Top of DATA LISTING

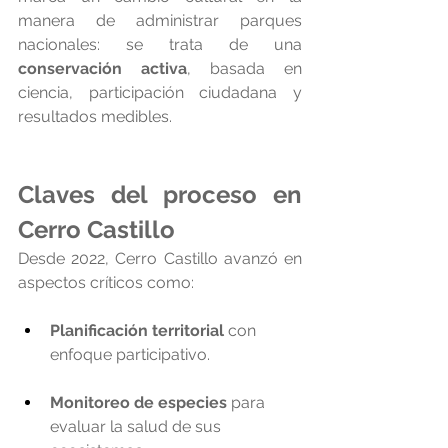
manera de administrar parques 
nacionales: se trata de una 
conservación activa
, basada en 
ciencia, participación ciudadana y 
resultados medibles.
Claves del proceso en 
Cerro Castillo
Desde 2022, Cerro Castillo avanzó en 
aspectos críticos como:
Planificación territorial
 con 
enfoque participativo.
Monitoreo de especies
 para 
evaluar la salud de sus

Bottom of DATA LISTING
Top of DATA LISTING

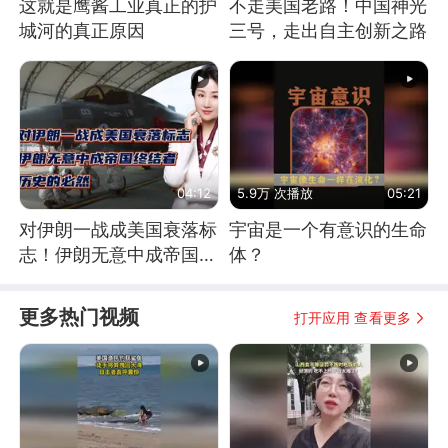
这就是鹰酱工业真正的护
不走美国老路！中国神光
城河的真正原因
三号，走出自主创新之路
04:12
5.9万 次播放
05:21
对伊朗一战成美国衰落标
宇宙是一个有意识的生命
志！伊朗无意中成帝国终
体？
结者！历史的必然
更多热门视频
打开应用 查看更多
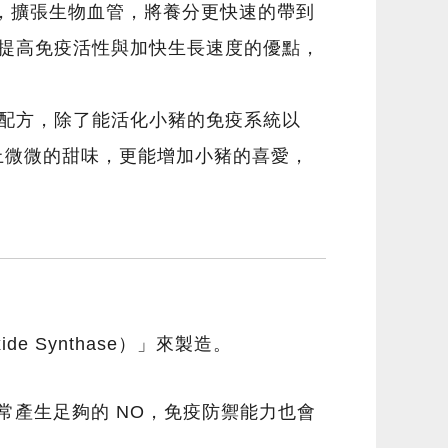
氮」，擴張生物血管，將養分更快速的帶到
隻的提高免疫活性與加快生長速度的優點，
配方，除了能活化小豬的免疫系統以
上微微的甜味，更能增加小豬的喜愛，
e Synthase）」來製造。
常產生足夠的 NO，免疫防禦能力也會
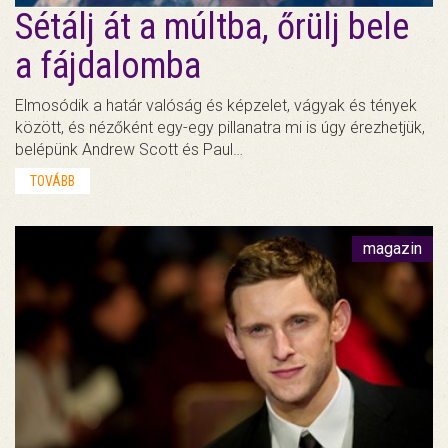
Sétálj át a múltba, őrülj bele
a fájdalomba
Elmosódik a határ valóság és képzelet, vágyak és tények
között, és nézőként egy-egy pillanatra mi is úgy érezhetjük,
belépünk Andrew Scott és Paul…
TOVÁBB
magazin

Bottom of DATA LISTING

> [DIRECTIONS FOR THIS TASK]: In the entries above, locate every line with the word "Cerro" and copy it.

> [RESPONSE BOX]:
Cerro Castillo
Desde 2022, Cerro Castillo avanzó en 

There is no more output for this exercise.